Coronel Manuel Amaro Bernardo


(*) Foi comandante da CCAÇ 14, na Guiné, tendo ficado muito ferido na detonação de uma mina anti-pessoal.
__________

Notas de vb: edição da responsabilidade do co-editor Virgínio Briote
(1) O Coronel, na situação de refoma, Manuel Amaro Bernardo cumpriu quatro comissões em Angola e Moçambique. Em 25 de Abril de 1974 encontrava-se colocado na Academia Militar.

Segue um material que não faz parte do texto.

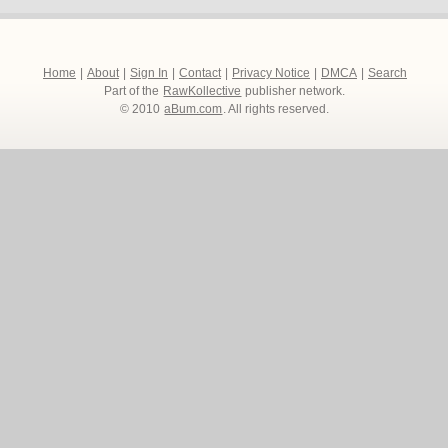
Home
|
About
|
Sign In
|
Contact
|
Privacy Notice
|
DMCA
|
Search
Part of the
RawKollective
publisher network.
© 2010
aBum.com
. All rights reserved.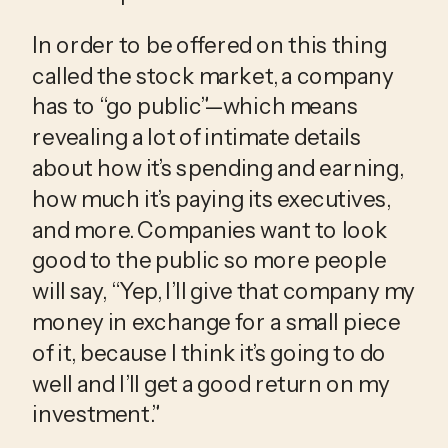
In order to be offered on this thing 
called the stock market, a company 
has to “go public”—which means 
revealing a lot of intimate details 
about how it’s spending and earning, 
how much it’s paying its executives, 
and more. Companies want to look 
good to the public so more people 
will say, “Yep, I’ll give that company my 
money in exchange for a small piece 
of it, because I think it’s going to do 
well and I’ll get a good return on my 
investment.”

Na altura do 25 de Novembro de 1975, então no Regimento de Comandos, fez parte do Posto de Comando que coordenou as acções militares.

Diplomado com o Curso de Ciências da Informação pela Universidade Católica, tem publicadas numerosas obras que versam na quase totalidade questões de natureza militar nos tempos antes e pós 25 de Abril.

(2) Artigos relacionados com estes tópicos:
2 de Abril de 2008 > Guiné 63/74 - P2711: Notas de leitura (6): Guerra, Paz e Fuzilamentos dos Guerreiros, de M. Amaro Bernardo (Mário Fitas)

31 de Março de 2008 > Guiné 63/74 - P2706: Notas de leitura (5): Guerra, Paz e Fuzilamentos dos Guerreiros, de Manuel Amaro Bernardo (Mário Beja Santos)

30 de Novembro de 2007 > Guiné 63/74 - P2318: Notas de leitura (4): Na apresentação de Guerra, Paz e Fuzilamento dos Guerreiros: Guiné 1970/80 (Virgínio Briote)

28 de Novembro de 2007 > Guiné 63/74 - P2308: Notas de leitura (3): Guerra, Paz e Fuzilamento dos Guerreiros: Guiné, de Manuel Amaro Bernardo (Jorge Santos)

19 de Junho de 2006 > Guiné 63/74 - P886: Terceiro e último grupo de ex-combatentes fuzilados (João Parreira)

31 de Maio de 2006 > Guiné 63/74 - DCCCXXII: Mais ex-combatentes fuzilados a seguir à independência (João Parreira)

27 de Maio de 2006 > Guiné 63/74 - DCCCVI: O colaboracionismo sempre teve uma paga (6) (João Parreira)

23 de Maio de 2006 > Guiné 63/74 - DCCLXXXIV: Lista dos comandos africanos (1ª, 2ª e 3ª CCmds) executados pelo PAIGC (João Parreira)

6 de Março de 2006 > Guiné 63/74 - DCIX: Salazar Saliú Queta, degolado pelos homens do PAIGC em Canjadude (José Martins)

1 comentário:

Anónimo disse...

Meu caro Mário

Confesso que também não entendi esta afirmação:

«Quando diz que “em 1972 o PAIGC já tinha conseguido acantonar as forças armadas portuguesas nos quartéis” e que “a partir de 1973 a “guerra estava irremediavelmente perdida”, na minha opinião, tal não corresponde à verdade.»

Tenho aliás contestado esta afirmação repetidamente.